Egg White Week: Savory Coconut Tuiles

C – Tuiles? How do I pronounce that? Tule? Tuli?

It’s pronounced tweel?! What? The last “e” is silent? What? Gosh, this language. However you pronounce it, these cookies are great when you have to finish up the last of the egg whites. The last two egg whites. Yay! I think this is the first time I have ever finished all the egg whites.

I just impressed myself. I am proud of myself. I guess I should pat myself on the back. It’s only Thursday. What the heck I am I going to do tomorrow for egg white week?

I guess I will just have to use the whole egg tomorrow. Oh well. I didn’t waste any egg whites. I am so proud, I can’t get over it.

These cookies were really easy to make. Throw everything together, shape and throw it in the oven to bake. So easy.

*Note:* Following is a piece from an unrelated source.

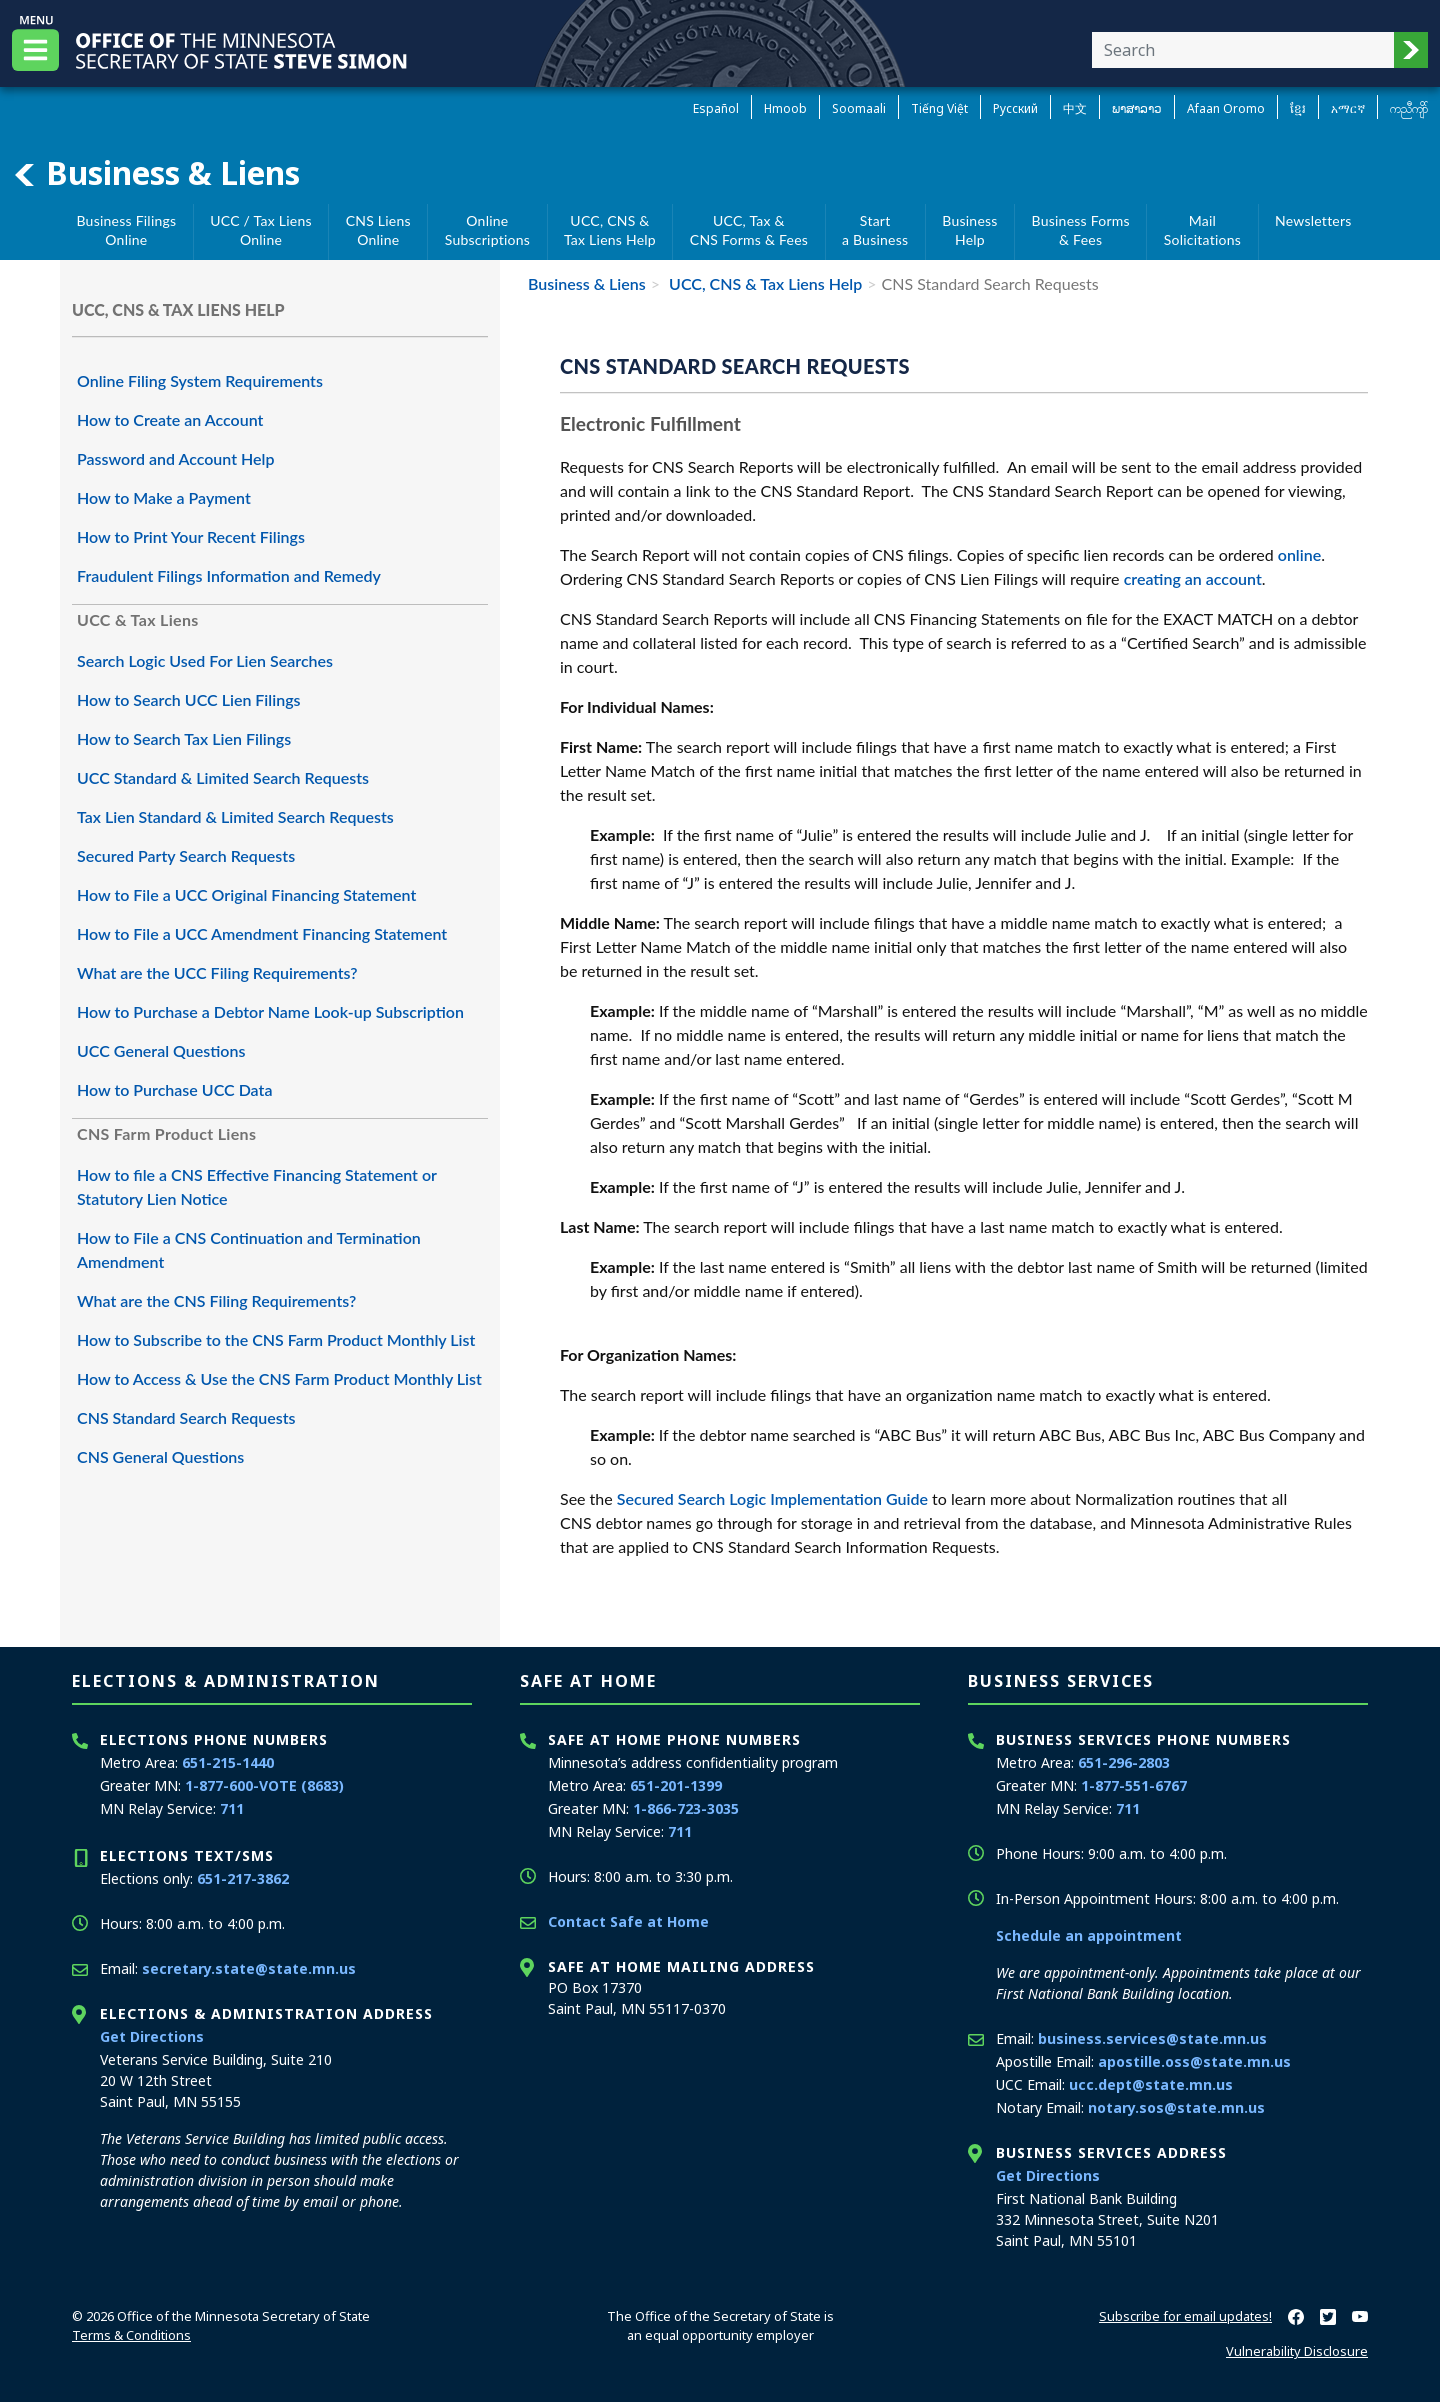 This screenshot has height=2402, width=1440. I want to click on BusinessHelp, so click(969, 230).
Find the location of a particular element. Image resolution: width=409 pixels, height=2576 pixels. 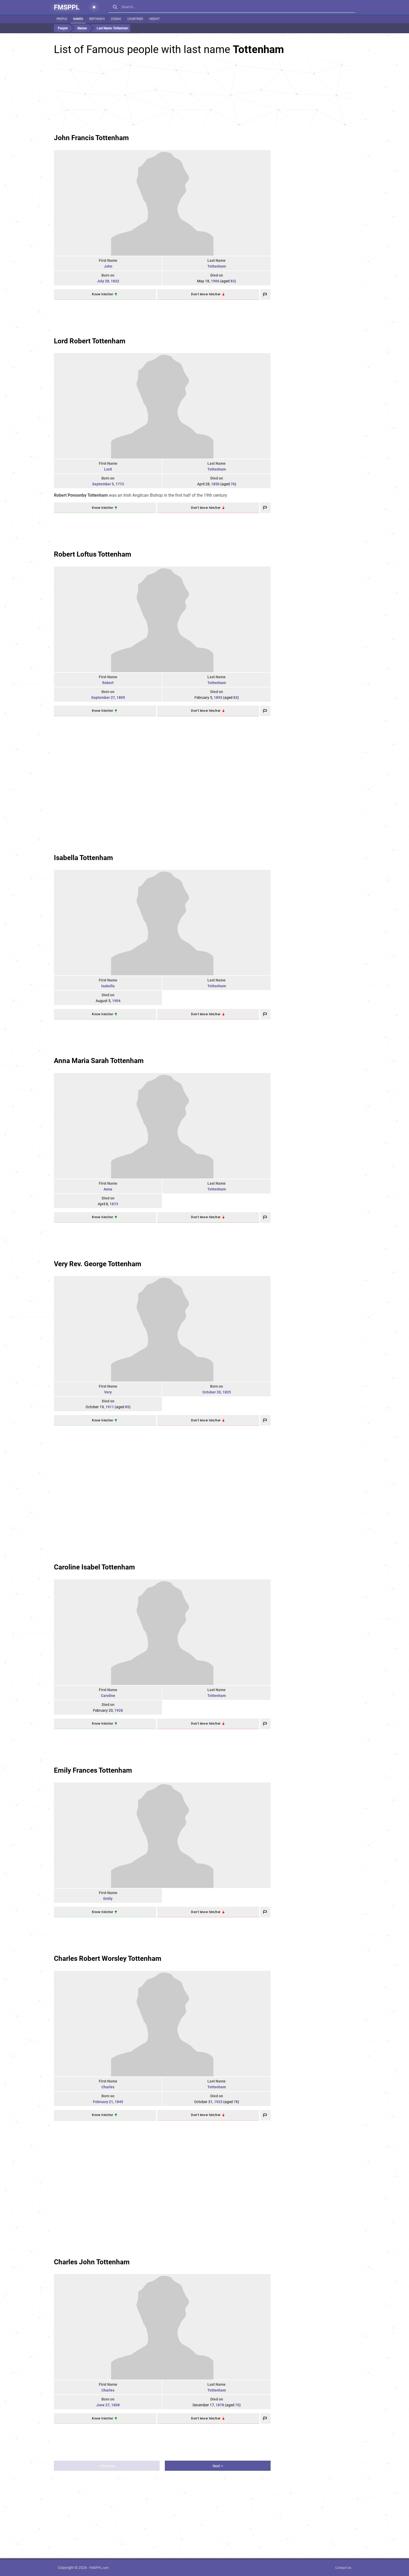 1850 is located at coordinates (215, 484).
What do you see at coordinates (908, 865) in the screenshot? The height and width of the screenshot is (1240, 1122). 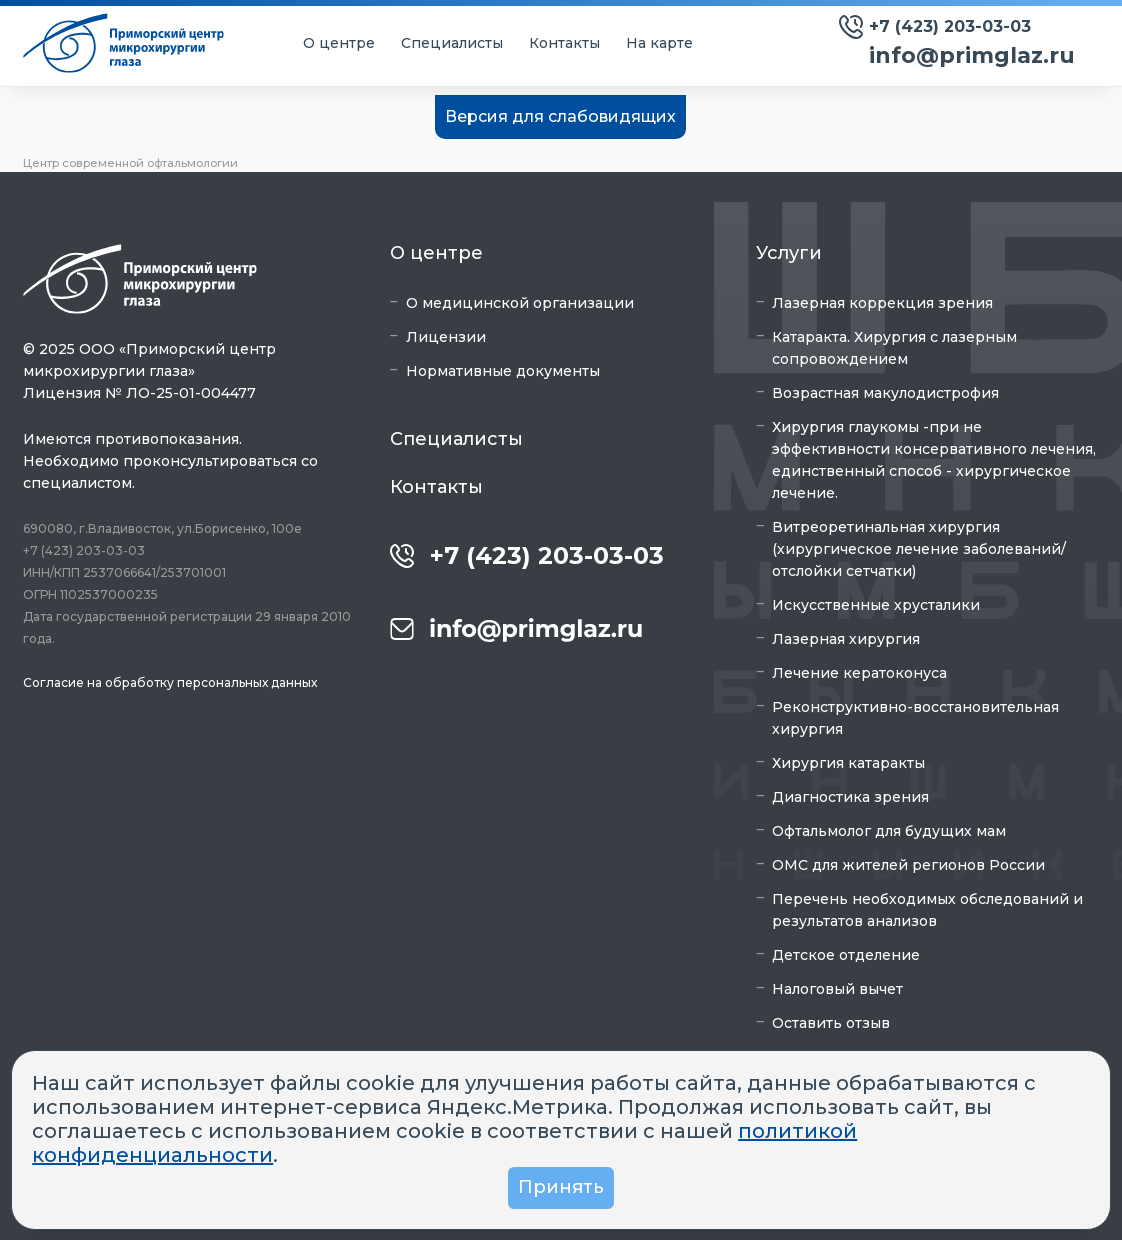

They tasted good too. They aren’t sugar bombs. They have a great coconut taste and are really great with ice cream or a cream filling. When they come out of the oven, they are nice and crispy. After a few hours they are nice, soft cookies.

The cool thing about these cookies is that you can pop them back into the oven for just a few minutes on low heat, if you would like them to crisp up again.

Egg White Week: Savory Coconut Tuiles
Recipe type: Desserts
Author:
Prep time: 10 mins
Cook time: 30 mins
Total time: 40 mins
Serves: 1 dozen
Ingredients
  • ½ cup sweetened flaked coconut
  • ¾ cup finely grated unsweetened coconut (dried)
  • ⅛ tsp salt
  • 2 large egg whites, lightly beaten
Instructions
  1. Put oven rack in middle position and preheat oven to 350 degrees.
  2. Spread sweetened flaked coconut evenly in a shallow baking pan and toast in oven, stirring occasionally, until golden, 8 to 10 minutes. Cool in pan on a rack.
  3. Reduce oven temperature to 250 degrees. Line a large baking sheet with nonstick liner.
  4. Stir together toasted coconut, unsweetened coconut, salt, and egg whites in a bowl until combined.
  5. Drop mounds (about 1 tablespoon per mound) of mixture about 3 inches apart onto baking sheet. Pat each mound with moistened fingertips into a 2½-inch round.
  6. Bake until golden, about 30 minutes. Cool on sheet on rack until crisp, about 2 minutes.
  7. Gently loosen tuiles, one at a time, with offset spatula. Transfer to rack to cool completely, about 10 minutes more.
  8. Serve alone or with ice cream
  9. Enjoy!

 

These cookies were great to finish off the last of the egg white. They are easy and tasty. Win on all counts.

Now, I just have to remember how to pronounce these little suckers.